Teresa (Paulina García) tiene 54 años, a los 20 vino de Chile a la Argentina para trabajar como parte del servicio doméstico de una familia de Buenos Aires. Atareada con el cuidado del pequeño niño Rodrigo, haciendo las camas, lavando ropa, Teresa se pasó la mayor parte de su vida viviendo para servir. Cobraba un buen sueldo, estudió Enfermería para terminar ejerciendo la profesión de forma doméstica en su trabajo eterno. Treinta y cuatro años después, cuando la familia decide vender la propiedad, Teresa acepta ir a San Juan para trabajar allí en la casa de otro miembro de la familia, logrando así conservar su trabajo. Este viaje la coloca frente a lo imprevisible: a mitad de camino, un desperfecto en el micro la obliga a esperar en una feria, allí se enreda con “Gringo” (Claudio Rissi), un comerciante ambulante, y durante la búsqueda de su bolso perdido, sucederá un breve romance que le revelará una nueva forma de comportarse frente a la vida (?).

En definitiva, Teresa, empleada doméstica, no vivió porque estuvo 30 años al servicio de una familia pudiente. No tuvo hijos, cuidó como suyo al niño de otras personas. Teresa no tuvo vida, porque se la ofreció a otros. Vivió 34 años con un agrio disgusto, y ahora que su amado Rodrigo es grande, tiene barba y se pone la camisa adentro del pantalón, Teresa ya no es útil. Nunca viajó, ni tuvo una relación con un hombre, por eso les escapa, manteniendo su aflicción; Teresa va a aprender que si no se vincula, si no conoce nuevos espacios, su vida está agotada.
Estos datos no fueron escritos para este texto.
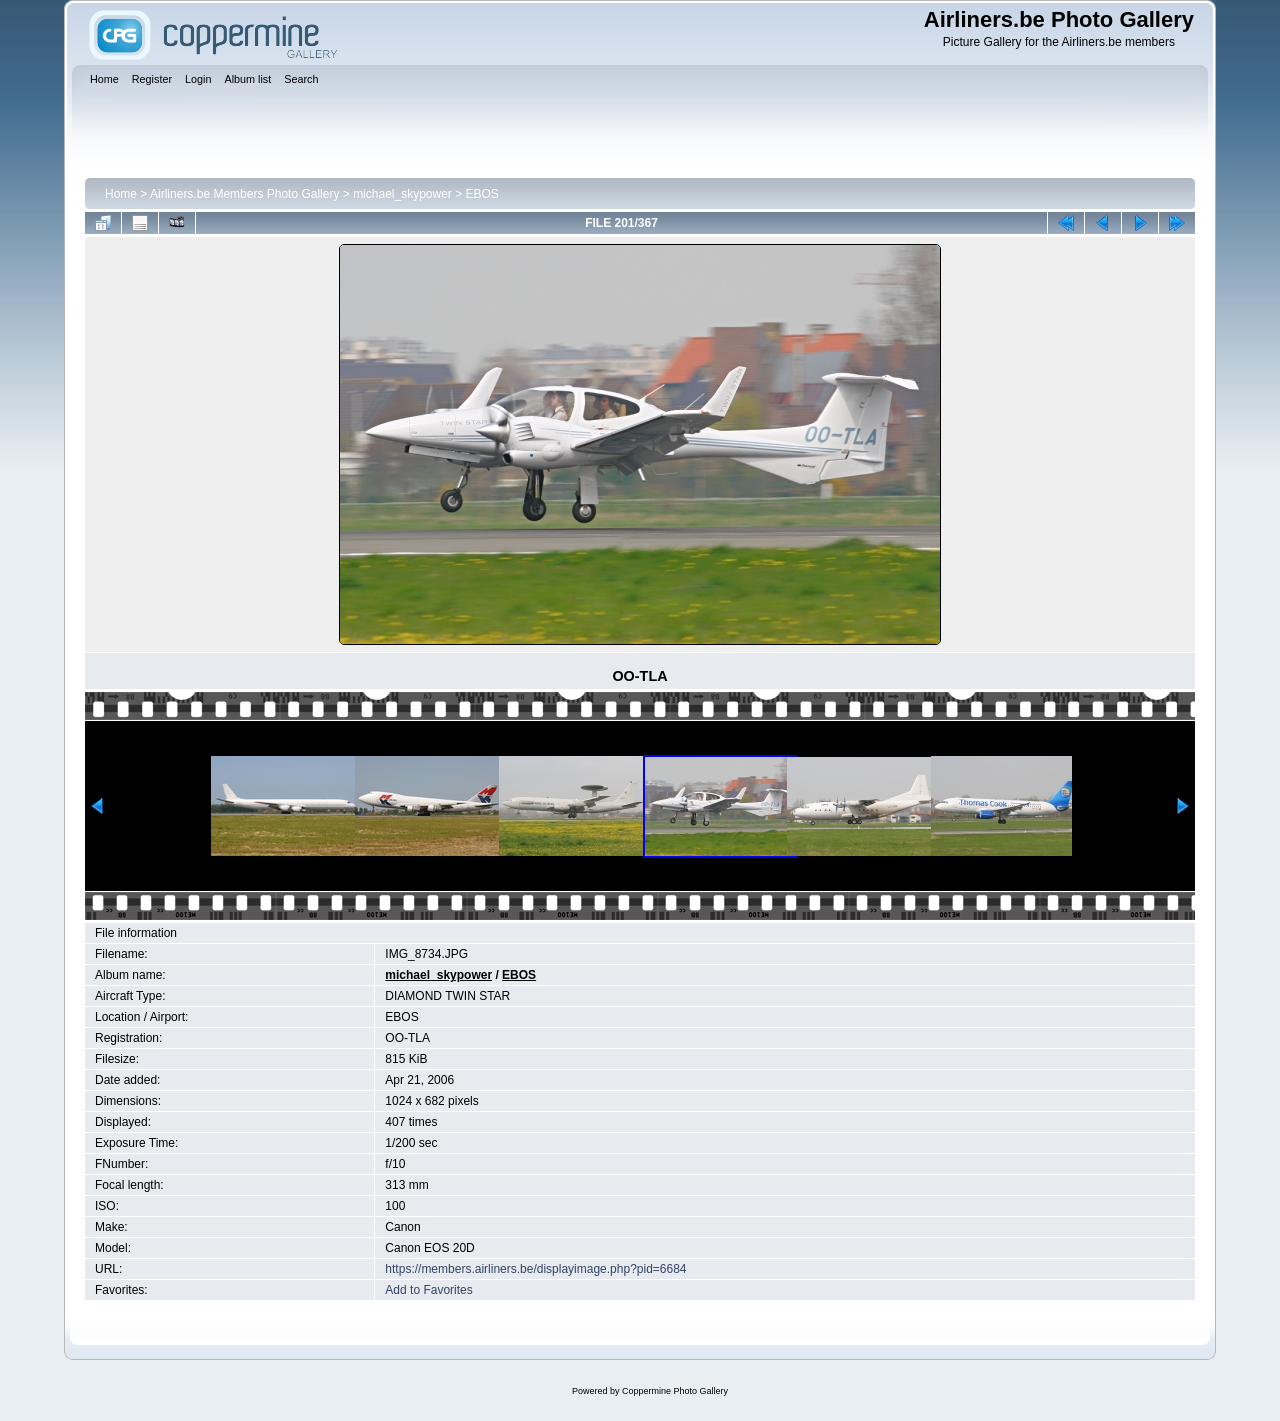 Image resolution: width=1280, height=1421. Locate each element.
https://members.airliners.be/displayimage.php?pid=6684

La película intenta regir las situaciones bajo un acercamiento a la subjetividad impasible de Teresa, pero la condición apremiante de concretarse en su mirada termina siendo más alienante que conmovedora, porque todo lo enmarca dentro de un dramatismo rancio. Nos ofrece un reparo para el malestar de sus propias respuestas concretas, circulamos en la aridez del desierto a través engranajes centrales que nos llevan a los lugares comunes, eficaces, funcionales. La congoja de sus personajes, aletargados en la sombra de sus improbabilidades, no nos permite conocerlos en profundidad. Las interpretaciones se ven enmarcadas en personajes lavados, diálogos pronunciados de memoria, pausas demasiado artificiales que no generan la incomodidad que se proponen.

Su estructura funciona, todo es correcto, la rigurosa puesta en escena es digna de ser incluidas en la programación de Cannes, sin embargo, el increíble trabajo conjunto de fotografía, arte y vestuario, se ven comprometidos por una amargura moralizante que decanta en un optimismo pasajero, intrascendente y degenerativo. Sus personajes, bellos pero artificiales, cargan con el remordimiento de un pasado desabrido, pero del que ignoramos su esencia. Llevan a cuestas su incomodidad para relacionarse con una nueva vida, produciendo una identificación tan feroz que nos deja completos, acabados, terminados.

La novia del desierto (Argentina/Chile/Ecuador, 2017), de Cecilia Aitán y Valeria Pivato, c/Paulina García, Claudio Risi, Martín Slipak, 78′.